Le tapage actuel concerne la
fixation biquotidienne du prix de l’or. Le fixing de Londres nous offre un prix
de référence du prix de l’or depuis 1919, et était très utile par le passé
lorsque les échanges se faisaient de gré-à-gré par téléphone. Le fixing de l’or
pourrait être décrit comme un homologue obsolète du fixing du Libor qui a lui-même été discrédité.
C’est suite à cela que le Conseil du trésor de la Chambre des Communes a demandé à
des témoins de venir lui présenter leurs dossiers le 2 juillet, chose qui a
exposé les inconsistances de la situation actuelle et a été présentée par le président
du Conseil Andrew Tyrie comme suit : « Y’a-t-il
une raison pour laquelle nous ne devrions pas traiter tout cela comme une
affaire épouvantable ? »
Ce sont des mots forts qui
devraient continuer de planer au-dessus de la tête des personnes impliquées.

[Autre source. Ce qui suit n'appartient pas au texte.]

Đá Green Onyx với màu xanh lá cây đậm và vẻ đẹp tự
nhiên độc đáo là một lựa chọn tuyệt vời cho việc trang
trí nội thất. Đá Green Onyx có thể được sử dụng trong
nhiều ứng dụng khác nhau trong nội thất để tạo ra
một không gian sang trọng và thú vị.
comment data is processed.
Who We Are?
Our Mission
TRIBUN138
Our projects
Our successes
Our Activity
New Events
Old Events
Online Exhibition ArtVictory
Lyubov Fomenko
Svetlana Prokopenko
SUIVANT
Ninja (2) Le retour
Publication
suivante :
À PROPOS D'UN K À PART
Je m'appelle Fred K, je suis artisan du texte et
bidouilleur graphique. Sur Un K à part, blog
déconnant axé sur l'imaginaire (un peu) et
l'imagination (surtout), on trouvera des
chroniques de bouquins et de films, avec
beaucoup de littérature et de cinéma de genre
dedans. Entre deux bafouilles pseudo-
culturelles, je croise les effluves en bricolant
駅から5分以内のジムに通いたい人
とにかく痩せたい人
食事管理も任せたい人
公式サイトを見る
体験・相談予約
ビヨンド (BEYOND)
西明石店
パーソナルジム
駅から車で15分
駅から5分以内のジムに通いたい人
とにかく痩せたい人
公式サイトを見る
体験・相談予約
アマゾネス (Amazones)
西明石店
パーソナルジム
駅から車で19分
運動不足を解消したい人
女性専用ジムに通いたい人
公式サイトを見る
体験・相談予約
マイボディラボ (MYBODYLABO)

Il serait une erreur de croire que l’Autorité de conduite financière continuera
d’ignorer cette « affaire épouvantable ». L’Autorité de conduite
financière cherchera très certainement à mettre en place une série de
réformes, qui devraient signifier une plus grande transparence et l’absence
de tout système de fixing qui ne soit pas conforme aux dix-neuf principes de
l’OICV.
Le fixing actuel ne serait
conforme qu’à quatre de ces principes, ce qui nous indique à quel point les
choses ont évolué pendant que le marché de Londres est resté à l’arrêt.
Londres demeure un cartel composé de banques commerciales et de la Banque d’Angleterre.

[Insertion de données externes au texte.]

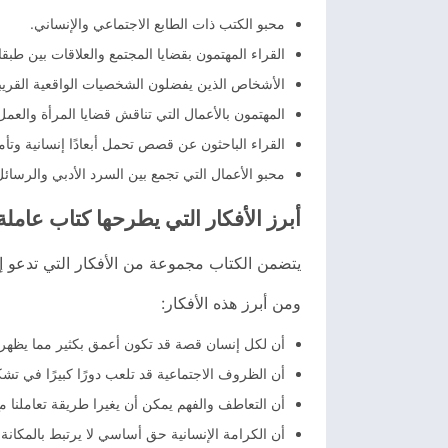
محبو الكتب ذات الطابع الاجتماعي والإنساني.
القراء المهتمون بقضايا المجتمع والعلاقات بين طبقا
الأشخاص الذين يفضلون الشخصيات الواقعية القريبة 
المهتمون بالأعمال التي تناقش قضايا المرأة والعمل 
القراء الباحثون عن قصص تحمل أبعادًا إنسانية وتأمل
محبو الأعمال التي تجمع بين السرد الأدبي والرسائل 
أبرز الأفكار التي يطرحها كتاب عاملة 
يتضمن الكتاب مجموعة من الأفكار التي تدعو إلى
ومن أبرز هذه الأفكار:
أن لكل إنسان قصة قد تكون أعمق بكثير مما يظهر
أن الظروف الاجتماعية قد تلعب دورًا كبيرًا في تشك
أن التعاطف والفهم يمكن أن يغيرا طريقة تعاملنا مع
أن الكرامة الإنسانية حق أساسي لا يرتبط بالمكانة ا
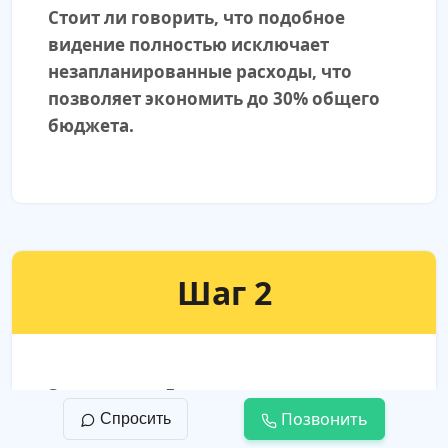
Стоит ли говорить, что подобное
видение полностью исключает
незапланированные расходы, что
позволяет экономить до 30% общего
бюджета.
Шаг 2
Заключение Договора подряда
Позвонить
Спросить
Договор — это, в первую очередь,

Tout a jusqu’à présent bien fonctionné à Londres parce que la Banque d’Angleterre
a utilisé son rôle de gardien de l’or des banques centrales pour accroître la
liquidité du marché. Et lorsque des refinancements ont été nécessaires, la
Banque en a accordé derrière portes closes.
Mais le monde a changé. L’OICV
a imposé un ensemble de principes non pas pour son simple plaisir, mais pour
conférer au système un minimum de crédibilité. La Chine, dont nous nous
moquons régulièrement pour la qualité grotesque de ses informations
officielles, dispose d’un marché de l’or opérationnel qui offre un turnover
et des livraisons. La Chine s’est également accaparé une partie de la production
minière d’Asie, d’Australie et d’Afrique, qui ne passe désormais plus du tout
par Londres. Dubaï cherche également à devenir un centre mondial de l’or
physique, et est actuellement le cœur des réserves d’or du Proche-Orient et
est lié au marché indien.
Même Singapour cherche à s’établir
en tant que centre de l’or au sud-est de l’Asie et à l’échelle globale. Ces
réalités se traduisent par le remplacement des 995 barres démodées de 400
onces offertes par le LBMA par un standard asiatique de barres d’un kilo.

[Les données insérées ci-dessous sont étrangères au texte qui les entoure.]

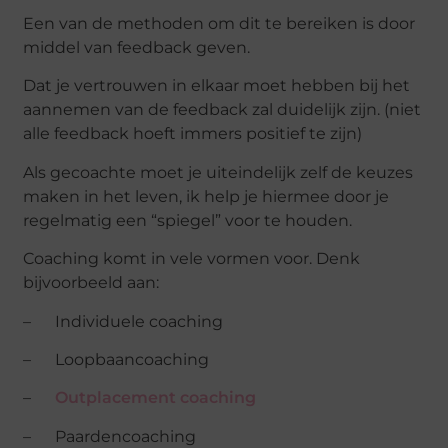
Een van de methoden om dit te bereiken is door
middel van feedback geven.
Dat je vertrouwen in elkaar moet hebben bij het
aannemen van de feedback zal duidelijk zijn. (niet
alle feedback hoeft immers positief te zijn)
Als gecoachte moet je uiteindelijk zelf de keuzes
maken in het leven, ik help je hiermee door je
regelmatig een “spiegel” voor te houden.
Coaching komt in vele vormen voor. Denk
bijvoorbeeld aan:
– Individuele coaching
– Loopbaancoaching
–
Outplacement coaching
– Paardencoaching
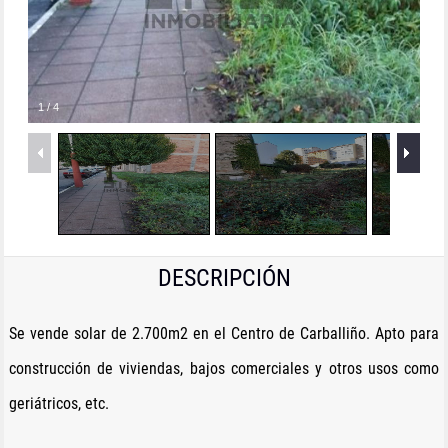
1
/
4
DESCRIPCIÓN
Se vende solar de 2.700m2 en el Centro de Carballiño. Apto para
construcción de viviendas, bajos comerciales y otros usos como
geriátricos, etc.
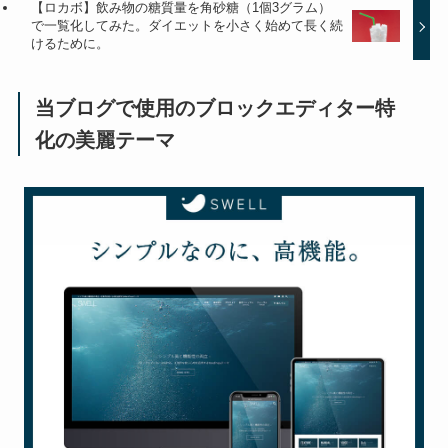
【ロカボ】飲み物の糖質量を角砂糖（1個3グラム）
で一覧化してみた。ダイエットを小さく始めて長く続
けるために。
当ブログで使用のブロックエディター特
化の美麗テーマ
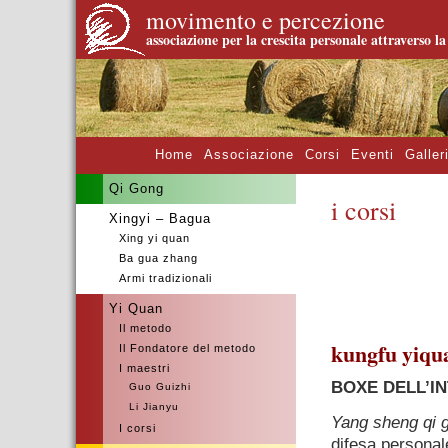
movimento e percezione
associazione per la crescita personale attraverso l
Home
Associazione
Corsi
Eventi
Galler
Qi Gong
i corsi
Xingyi – Bagua
Xing yi quan
–
Ba gua zhang
Armi tradizionali
Yi Quan
–
Il metodo
kungfu yiqu
Il Fondatore del metodo
I maestri
BOXE DELL’I
Guo Guizhi
Li Jianyu
Yang sheng qi 
I corsi
difesa personal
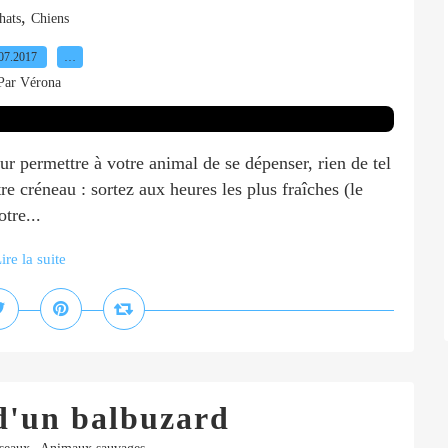
,
hats
Chiens
07.2017
…
Par Vérona
r permettre à votre animal de se dépenser, rien de tel
e créneau : sortez aux heures les plus fraîches (le
otre...
ire la suite
d'un balbuzard
,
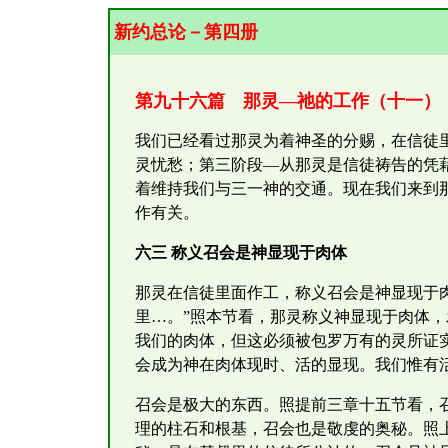
新约总论－第四册
第九十六篇 那灵—祂的工作（十一）
我们已经看过那灵为着神圣的分赐，在信徒
灵忧愁；第三阶段—从那灵是信徒祷告的凭
着维持我们与三一神的交通。现在我们来到
作有关。
六三 称义召会是神显现于肉体
那灵在信徒里面作工，称义召会是神显现于
里…。”照本节看，那灵称义神显现于肉体
我们的肉体，但这必须被包罗万有的灵所证
会成为神在肉体现时、活的显现。我们惟有
召会是极大的东西。照提前三章十五节看，
理的柱石和根基，召会也是敬虔的奥秘。照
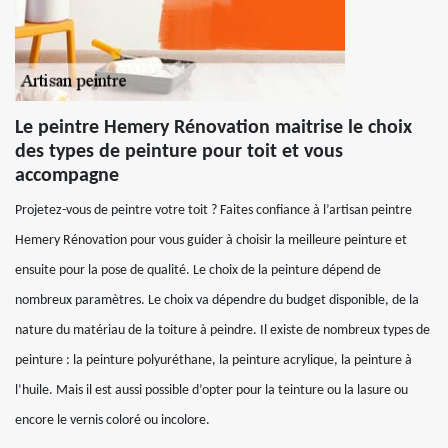
Le peintre Hemery Rénovation maitrise le choix
des types de peinture pour toit et vous
accompagne
Projetez-vous de peintre votre toit ? Faites confiance à l’artisan peintre
Hemery Rénovation pour vous guider à choisir la meilleure peinture et
ensuite pour la pose de qualité. Le choix de la peinture dépend de
nombreux paramètres. Le choix va dépendre du budget disponible, de la
nature du matériau de la toiture à peindre. Il existe de nombreux types de
peinture : la peinture polyuréthane, la peinture acrylique, la peinture à
l’huile. Mais il est aussi possible d’opter pour la teinture ou la lasure ou
encore le vernis coloré ou incolore.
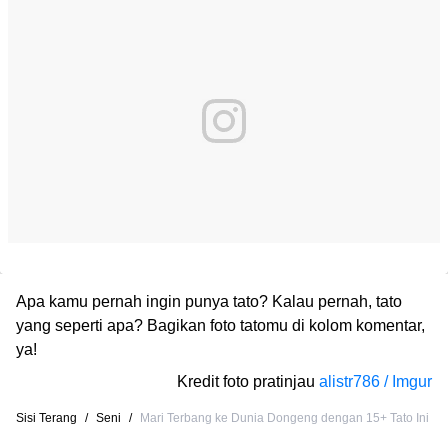
Apa kamu pernah ingin punya tato? Kalau pernah, tato
yang seperti apa? Bagikan foto tatomu di kolom komentar,
ya!
Kredit foto pratinjau
alistr786 / Imgur
Sisi Terang
/
Seni
/
Mari Terbang ke Dunia Dongeng dengan 15+ Tato Ini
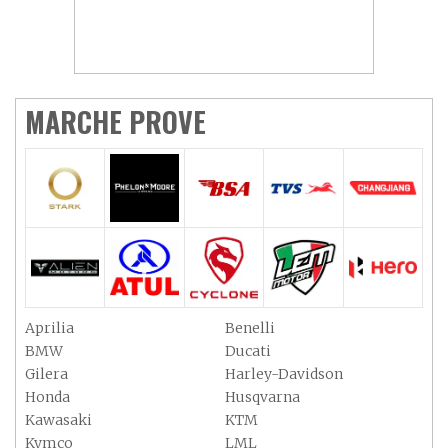
MARCHE PROVE
Aprilia
Benelli
BMW
Ducati
Gilera
Harley-Davidson
Honda
Husqvarna
Kawasaki
KTM
Kymco
LML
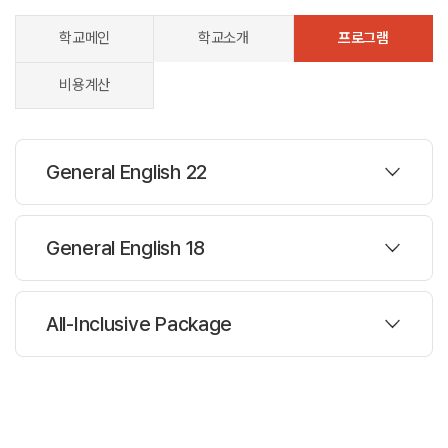
학교메인
학교소개
프로그램
비용계산
General English 22
프로그램
General English 18
주당레슨 :
22레슨
프로그램
All-Inclusive Package
한반명수 :
평균 12명
주당레슨 :
18레슨
과정설명
프로그램
한반명수 :
평균 12명
General English 22
주당레슨 :
22레슨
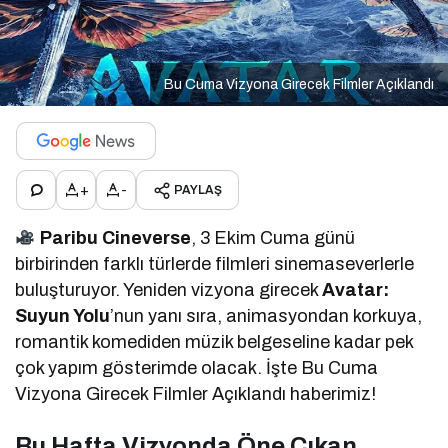
Bu Cuma Vizyona Girecek Filmler Açıklandı
+
-
PAYLAŞ
Paribu Cineverse
, 3 Ekim Cuma günü
birbirinden farklı türlerde filmleri sinemaseverlerle
buluşturuyor. Yeniden vizyona girecek
Avatar:
Suyun Yolu
’nun yanı sıra, animasyondan korkuya,
romantik komediden müzik belgeseline kadar pek
çok yapım gösterimde olacak. İşte Bu Cuma
Vizyona Girecek Filmler Açıklandı haberimiz!
Bu Hafta Vizyonda Öne Çıkan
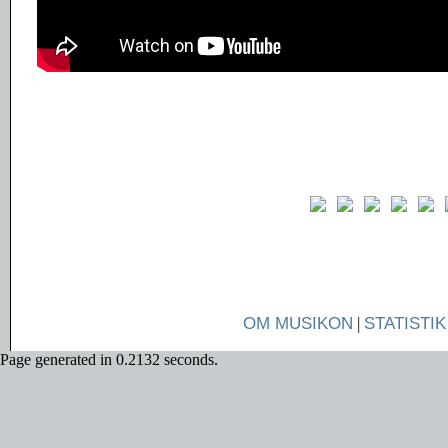
OM MUSIKON
|
STATISTIK
Page generated in 0.2132 seconds.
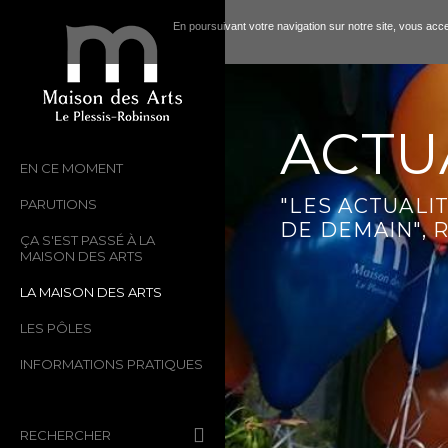
En poursuivant votre navigation sur notre site, vous accep
ACTU
EN CE MOMENT
"LES ACTUALIT
PARUTIONS
DE DEMAIN",
ÇA S'EST PASSÉ À LA
MAISON DES ARTS
LA MAISON DES ARTS
LES PÔLES
INFORMATIONS PRATIQUES
RECHERCHER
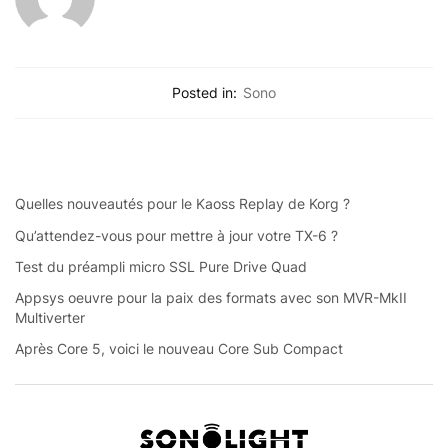
Posted in:
Sono
Quelles nouveautés pour le Kaoss Replay de Korg ?
Qu’attendez-vous pour mettre à jour votre TX-6 ?
Test du préampli micro SSL Pure Drive Quad
Appsys oeuvre pour la paix des formats avec son MVR-MkII
Multiverter
Après Core 5, voici le nouveau Core Sub Compact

Certaines raffineries sont ouvertes jour et nuit pour faciliter cette
transition. Londres ne peut pas faire face à ces transformations sans
réformes.
Les banques centrales sont
désormais des acheteuses nettes d’or physique, qui retirent des liquidités au
marché de Londres plutôt que lui en apporter davantage. Avec la nouvelle
responsabilité de l’Autorité de conduite financière, la capacité de la Banque
d’Angleterre à agir en tant qu’arbitre du LBMA passera bientôt d’un rôle interventionniste
à un rôle de régulation. Si le marché de Londres veut pouvoir continuer d’exister,
ses standards, sur lesquels repose la confiance de ses utilisateurs, doivent
être révisés afin d’offrir autant de transparence que possible.